# Alfred J Parker Ltd, Armoury Works, Birmingham, Jan 2013



## TranKmasT (Apr 15, 2013)

A couple of years ago this place reeked with epicness. Unfortuanely all the good shit has gone, but after narrowly putting my tripod legs through a rotten floor I found ther odd nibblet of interest knocking still around. As always with these sites, wish I'd got here sooner.





> Parker Hale Ltd. was a United Kingdom firearms, air rifle and firearms accessory manufacturer, located in the Gun Quarter of the city of Birmingham, England. It was originally founded by A. G. Parker and Arthur Hale. Parker-Hale Limited began manufacturing high quality precision shooting accessories in the heart of the gun-making quarter in the year 1880. The founder, A.G. Parker, was a well-known rifleman of the 1st Battalion Royal Warwickshire Regiment and recognised the need for the supply of shooting aids to his fellow shooters.





*
http://en.wikipedia.org/wiki/Parker_Hale*




















. 

















. 

















. 
































































​






*Apologies for the lack of processing, split toning and normal saturation levels *​


----------



## mookster (Apr 15, 2013)

One place I wish I'd seen before it got stripped out....you made it look good even in this state though!


----------



## UrbanX (Apr 15, 2013)

So trashed, yet so much left! Great photos as usual sir!


----------



## perjury saint (Apr 15, 2013)

*Pretty trashed but still REALLY nice!! Ace pix as always... Straight on the list!! *


----------



## HughieD (Apr 16, 2013)

Pretty trashed but your attention to detail and excellent photography make the place look interesting still....


----------



## TeeJF (Apr 16, 2013)

Flannelette!!! Ha ha!
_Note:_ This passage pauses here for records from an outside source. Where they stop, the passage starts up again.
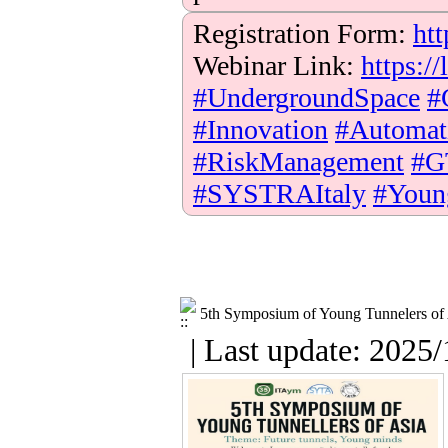
Registration Form:
htt
Webinar Link:
https:
#UndergroundSpace
#
#Innovation
#Automat
#RiskManagement
#G
#SYSTRAItaly
#Youn
5th Symposium of Young Tunnelers of
| Last update: 2025/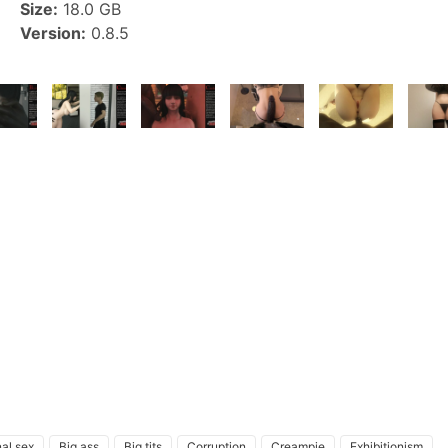
Size:
18.0 GB
Version:
0.8.5
al sex
Big ass
Big tits
Corruption
Creampie
Exhibitionism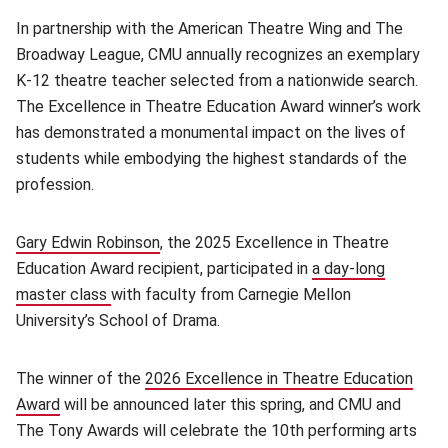
In partnership with the American Theatre Wing and The
Broadway League, CMU annually recognizes an exemplary
K-12 theatre teacher selected from a nationwide search.
The Excellence in Theatre Education Award winner’s work
has demonstrated a monumental impact on the lives of
students while embodying the highest standards of the
profession.
Gary Edwin Robinson
, the 2025 Excellence in Theatre
Education Award recipient, participated in
a day-long
master class
with faculty from Carnegie Mellon
University’s School of Drama.
The winner of the
2026 Excellence in Theatre Education
Award
(opens in new window)
will be announced later this spring, and CMU and
The Tony Awards will celebrate the 10th performing arts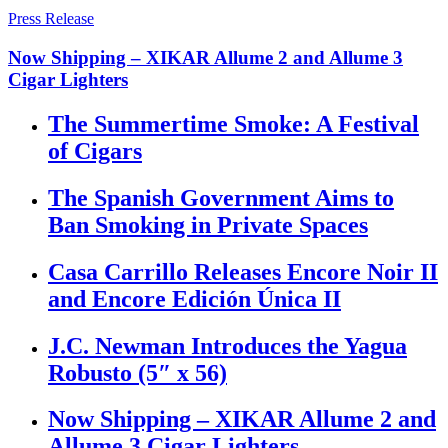
Press Release
Now Shipping – XIKAR Allume 2 and Allume 3
Cigar Lighters
The Summertime Smoke: A Festival
of Cigars
The Spanish Government Aims to
Ban Smoking in Private Spaces
Casa Carrillo Releases Encore Noir II
and Encore Edición Única II
J.C. Newman Introduces the Yagua
Robusto (5″ x 56)
Now Shipping – XIKAR Allume 2 and
Allume 3 Cigar Lighters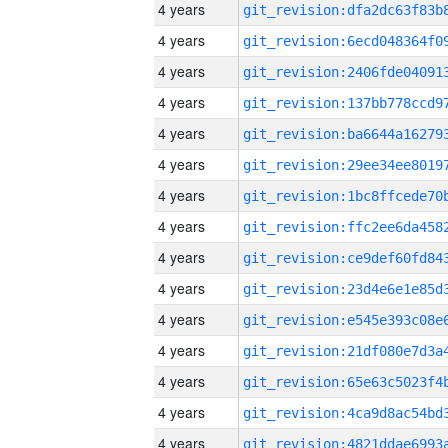
4 years
4 years
4 years
4 years
4 years
4 years
4 years
4 years
4 years
4 years
4 years
4 years
4 years
4 years
4 years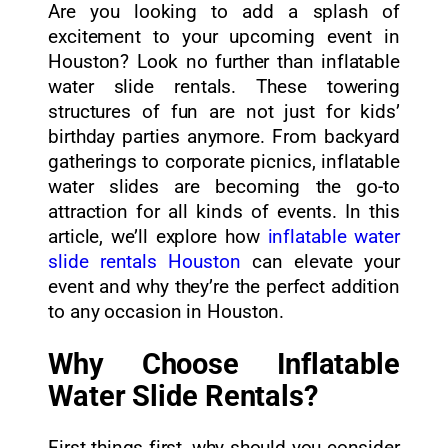
Are you looking to add a splash of
excitement to your upcoming event in
Houston? Look no further than inflatable
water slide rentals. These towering
structures of fun are not just for kids’
birthday parties anymore. From backyard
gatherings to corporate picnics, inflatable
water slides are becoming the go-to
attraction for all kinds of events. In this
article, we’ll explore how
inflatable water
slide rentals Houston
can elevate your
event and why they’re the perfect addition
to any occasion in Houston.
Why Choose Inflatable
Water Slide Rentals?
We used to stick a great wad of that stuff into our pockets cos it was great for a "final wipe" in the field when your rat pack issued bog roll ran low.

Nice explore though it's a messy site and no mistake.

Another casualty of the government's ban anything to do with shooting policy so that only the criminals will be able to get guns.

Oops.... politiccing... shuttup me!


----------



## flyboys90 (Apr 16, 2013)

Very,very interesting


----------



## gingrove (Apr 16, 2013)

Sad end to a once fine British company 
TeeJF- you are totaly right!


----------